# Floating out baits



## Orangebeach28 (Jun 3, 2009)

So I really want to get some cut lady fish out deep this weekend to due some shark fishing off of Orange Beach. I don't have access to a kayak - can anybody give me their best tips (no dumb melting candy ideas please) on getting bait out. 

Do balloons work? 

If they do, how high up from the bait do you set it? 

Does it hurt your chance of a hook up if your bait isn't sitting on the bottom? 

I can use my daughter's inflatable boat - but that's just damn spooky at dusk with a bloody fish or two in tow....


----------



## PAWGhunter (Feb 3, 2010)

I shark fished a lot last year on Dauphin Island and used a inflatable boat...Its not that bad, but takes a long time to get out and back. I use a cheap 8ft it on top kayak now.


----------



## Orangebeach28 (Jun 3, 2009)

Great! I'm glad I'm not the only one that has tried it!


----------



## Joraca (Dec 29, 2007)

be careful about trying to come back in against the wind or a rip

if the waves aren't breaking in front of you, you may be in a rip

Joraca


----------



## Orangebeach28 (Jun 3, 2009)

amen! If I find a good rip, I'll just use a baloon and save myself the effort.


----------



## Zoomie Juice (Aug 12, 2009)

I have used balloons many times shark fishing. I have actually had better luck with them. I think having the bait suspended in the water column helps the scent travel better (not an expert, just a theory). Some tips:

-Need to have a north wind (rip will get it out but not far enough and it will eventually come back in)

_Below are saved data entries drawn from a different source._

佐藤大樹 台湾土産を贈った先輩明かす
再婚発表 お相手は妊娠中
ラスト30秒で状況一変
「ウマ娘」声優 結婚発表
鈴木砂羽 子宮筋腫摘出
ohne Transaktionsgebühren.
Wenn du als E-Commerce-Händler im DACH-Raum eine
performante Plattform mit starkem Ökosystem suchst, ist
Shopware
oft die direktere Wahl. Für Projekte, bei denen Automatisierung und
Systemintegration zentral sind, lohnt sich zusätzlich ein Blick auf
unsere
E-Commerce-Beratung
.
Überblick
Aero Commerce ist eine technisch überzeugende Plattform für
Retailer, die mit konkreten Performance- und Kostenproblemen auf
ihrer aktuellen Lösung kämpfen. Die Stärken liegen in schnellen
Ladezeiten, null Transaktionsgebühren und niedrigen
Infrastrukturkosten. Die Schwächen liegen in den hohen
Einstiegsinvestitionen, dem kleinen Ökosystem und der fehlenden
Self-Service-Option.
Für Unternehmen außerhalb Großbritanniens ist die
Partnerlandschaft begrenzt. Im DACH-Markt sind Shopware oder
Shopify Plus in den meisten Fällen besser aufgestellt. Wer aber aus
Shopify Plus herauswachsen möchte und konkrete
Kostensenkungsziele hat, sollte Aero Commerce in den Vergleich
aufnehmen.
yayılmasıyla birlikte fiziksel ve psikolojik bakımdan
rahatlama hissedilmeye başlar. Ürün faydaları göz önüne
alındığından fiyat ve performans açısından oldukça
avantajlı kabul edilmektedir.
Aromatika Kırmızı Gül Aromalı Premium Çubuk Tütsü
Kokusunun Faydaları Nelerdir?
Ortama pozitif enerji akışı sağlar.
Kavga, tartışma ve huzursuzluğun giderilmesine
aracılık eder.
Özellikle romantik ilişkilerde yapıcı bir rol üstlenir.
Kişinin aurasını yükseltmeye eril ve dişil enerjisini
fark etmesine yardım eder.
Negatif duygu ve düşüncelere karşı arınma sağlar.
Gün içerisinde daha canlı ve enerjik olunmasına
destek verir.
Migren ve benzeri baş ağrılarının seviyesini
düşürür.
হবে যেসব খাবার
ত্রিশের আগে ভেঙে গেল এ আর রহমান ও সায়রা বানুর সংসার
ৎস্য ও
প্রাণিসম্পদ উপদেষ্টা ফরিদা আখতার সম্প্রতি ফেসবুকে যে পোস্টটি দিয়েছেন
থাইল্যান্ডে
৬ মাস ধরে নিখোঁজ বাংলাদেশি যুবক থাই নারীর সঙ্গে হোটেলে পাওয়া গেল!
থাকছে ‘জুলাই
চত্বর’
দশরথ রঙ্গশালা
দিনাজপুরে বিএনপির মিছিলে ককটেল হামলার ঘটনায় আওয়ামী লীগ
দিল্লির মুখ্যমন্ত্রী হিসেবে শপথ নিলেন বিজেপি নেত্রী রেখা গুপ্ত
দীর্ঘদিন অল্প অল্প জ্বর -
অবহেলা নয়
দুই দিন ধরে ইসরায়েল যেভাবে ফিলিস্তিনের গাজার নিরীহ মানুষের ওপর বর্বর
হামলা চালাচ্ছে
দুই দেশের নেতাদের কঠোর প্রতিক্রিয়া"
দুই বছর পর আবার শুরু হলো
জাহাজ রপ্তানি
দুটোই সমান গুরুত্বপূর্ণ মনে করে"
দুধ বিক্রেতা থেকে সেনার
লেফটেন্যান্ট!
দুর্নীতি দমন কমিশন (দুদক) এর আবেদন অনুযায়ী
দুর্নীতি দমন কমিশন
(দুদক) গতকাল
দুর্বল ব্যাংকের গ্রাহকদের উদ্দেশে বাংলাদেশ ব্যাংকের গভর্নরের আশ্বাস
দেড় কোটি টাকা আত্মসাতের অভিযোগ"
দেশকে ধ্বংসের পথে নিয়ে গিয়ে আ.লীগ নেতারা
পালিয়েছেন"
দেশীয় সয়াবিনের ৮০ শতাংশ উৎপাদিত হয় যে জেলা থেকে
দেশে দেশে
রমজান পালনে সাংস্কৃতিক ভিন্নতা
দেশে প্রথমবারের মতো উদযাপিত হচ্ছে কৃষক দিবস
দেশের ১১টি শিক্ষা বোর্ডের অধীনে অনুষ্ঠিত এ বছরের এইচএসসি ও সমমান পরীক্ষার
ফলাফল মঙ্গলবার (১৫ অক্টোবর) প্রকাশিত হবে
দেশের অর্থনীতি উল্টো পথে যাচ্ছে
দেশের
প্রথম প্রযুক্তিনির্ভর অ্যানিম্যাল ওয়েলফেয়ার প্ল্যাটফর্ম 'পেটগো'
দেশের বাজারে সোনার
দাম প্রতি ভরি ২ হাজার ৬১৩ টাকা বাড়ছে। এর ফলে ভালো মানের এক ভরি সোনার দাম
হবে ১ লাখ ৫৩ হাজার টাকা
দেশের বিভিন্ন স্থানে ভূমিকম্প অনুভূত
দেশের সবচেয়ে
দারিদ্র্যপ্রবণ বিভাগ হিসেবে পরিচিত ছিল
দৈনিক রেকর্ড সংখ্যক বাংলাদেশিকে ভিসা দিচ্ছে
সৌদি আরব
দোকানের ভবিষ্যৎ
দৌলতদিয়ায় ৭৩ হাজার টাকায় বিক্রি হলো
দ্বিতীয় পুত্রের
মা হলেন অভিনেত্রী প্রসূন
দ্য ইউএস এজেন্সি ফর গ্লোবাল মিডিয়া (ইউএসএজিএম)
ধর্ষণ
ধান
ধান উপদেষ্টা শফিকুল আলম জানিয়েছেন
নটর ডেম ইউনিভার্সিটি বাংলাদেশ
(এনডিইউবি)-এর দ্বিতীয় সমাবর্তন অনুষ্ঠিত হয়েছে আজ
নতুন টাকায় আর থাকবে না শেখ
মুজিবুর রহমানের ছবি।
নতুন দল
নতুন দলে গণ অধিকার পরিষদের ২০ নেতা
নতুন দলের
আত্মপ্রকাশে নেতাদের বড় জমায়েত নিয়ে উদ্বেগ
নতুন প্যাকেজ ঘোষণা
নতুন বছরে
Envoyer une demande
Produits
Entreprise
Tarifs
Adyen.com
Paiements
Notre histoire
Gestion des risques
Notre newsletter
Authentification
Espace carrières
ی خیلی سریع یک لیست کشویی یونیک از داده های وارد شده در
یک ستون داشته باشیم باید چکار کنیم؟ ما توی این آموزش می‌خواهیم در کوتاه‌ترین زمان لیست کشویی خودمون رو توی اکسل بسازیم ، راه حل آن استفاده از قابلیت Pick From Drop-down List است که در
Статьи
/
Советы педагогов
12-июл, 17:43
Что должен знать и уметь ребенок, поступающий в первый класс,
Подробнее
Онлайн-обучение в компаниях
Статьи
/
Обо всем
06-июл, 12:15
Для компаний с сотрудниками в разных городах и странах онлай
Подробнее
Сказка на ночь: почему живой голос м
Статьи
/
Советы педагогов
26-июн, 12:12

-Use good balloons... not the cheap party ones. I use the thick kid toy ones that have the rubberband made for punching

-I suspend mine about 8ft and walk it out past the first bar. If you go too long, it will catch on the bottom

Wish you the best of luck... cant wait to get back out again for some toothy critters!


----------



## Orangebeach28 (Jun 3, 2009)

Does the balloon pop when the sharks takes it?


----------



## Gulf Coast Outfitters (Oct 8, 2007)

I use the little rubber boat, take a life vest. If its at night I take an overt strobe as well, our plan is if I pop the strobe for my partner to call 911. Even though you are a few hundred yards off the beach ya never know. And yeah, its pretty spooky at night. Our daytime emergency signal is hands over the head back and forth Team America style.


----------